朱丞听了,立马拱手赔罪:“是臣无能,让公主受此屈辱。”

“我不是这个意思”,柴熙筠将他扶起来:“今日他还只是言语挑衅,可若是利州城破,赤狄的铁骑踏进中原……”

“臣誓与利州共存亡!”

柴熙筠摇摇头:“大帅还是没听明白我的意思。”说着,她望向利州城内,眼神坚如磐石:“利州只能存,不能亡。”

“城门一破,你我都是罪人!”

柴熙筠从朱丞处议事回来,一进门便看见齐景之伏在桌案上,沉浸在自己的世界里,完全没注意到自己进来。

担心会打扰到他,她蹑手蹑脚走到榻边坐下,只远远地看着,直到他停了笔才走过去。

“在画什么?”一眼望过去,桌上横七竖八全是废弃的画稿,看着大差不差,都是一柄弯刀的模样。

齐景之收了笔,并不急于解释,拿起刚画就的那一幅,轻轻吹了吹,满意地点点头:“这样的砍马刀,似乎更实用。”

“嗯?”柴熙筠脸上有些困惑,看了眼他手上那幅,仔细察看了桌上其他的,并未看出有什么区别。

“以前远在洛南,对北境的敌人并不了解,现在想来不免有闭门造车之嫌,今日我细细观察了赤狄的马匹,这样的,会更合适。”

他眼中充满期待,仿佛已经想象到它锻造出来的模样。

难怪他当时一直缄默不语。想到今日赫连炎在城下言语无状,她突然开口问:“赫连炎的话,你听到了吗?”

“听到了。”

“你不生气?”在洛南时,沈修远不过去了趟府里,他都气得跳脚,赫连炎的举动显然有过之而无不及。

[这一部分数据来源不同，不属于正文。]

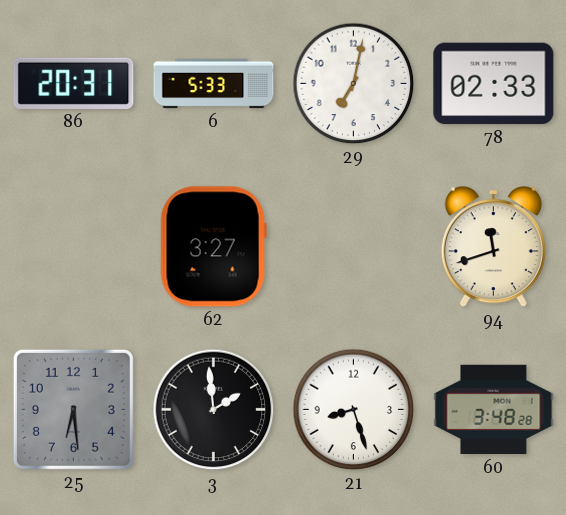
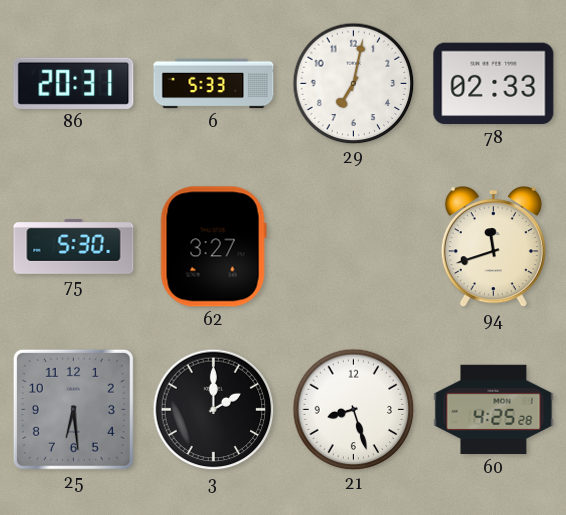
75: none -> 5:30
3: 1:59 -> 2:00
60: 3:48 -> 4:25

“阿筠”,他放下手中的画稿,双手搭在她的肩上,略微弯下腰,平视着她的眼睛:“来季州的路上,我想了很多。”

“我知道你骗我回陵南,是担心我的安危,怕我出事,可是我却高兴不起来。”

“我……”听他主动提到这件事,她急于辩解,一张嘴却发现,辩无可辩。

“若是我是久经沙场的将军,或者像刘行俨那样,一身的武艺,便是如贺敏之一般足以自保,你都不会对我如此不放心。”

“可是我……”,想到自己,他勉强挤出一抹苦笑,仿佛是在嘲笑自己的无奈和无力:“自小只从师傅那里学了锻造的技艺,同沈修远那种手无缚鸡之力的书生,并没有什么区别。”

“所以当你遇到危险时,除了以命相护,我没有别的本事。”

柴熙筠喉头涌上一股酸涩,渐渐地呼吸越来越困难,她拼命吞咽,试图将它压在心底,却是白费力气。

“你就当成全我。”他的声音开始发颤,眼里充满了哀求,她的心蓦地一阵刺痛。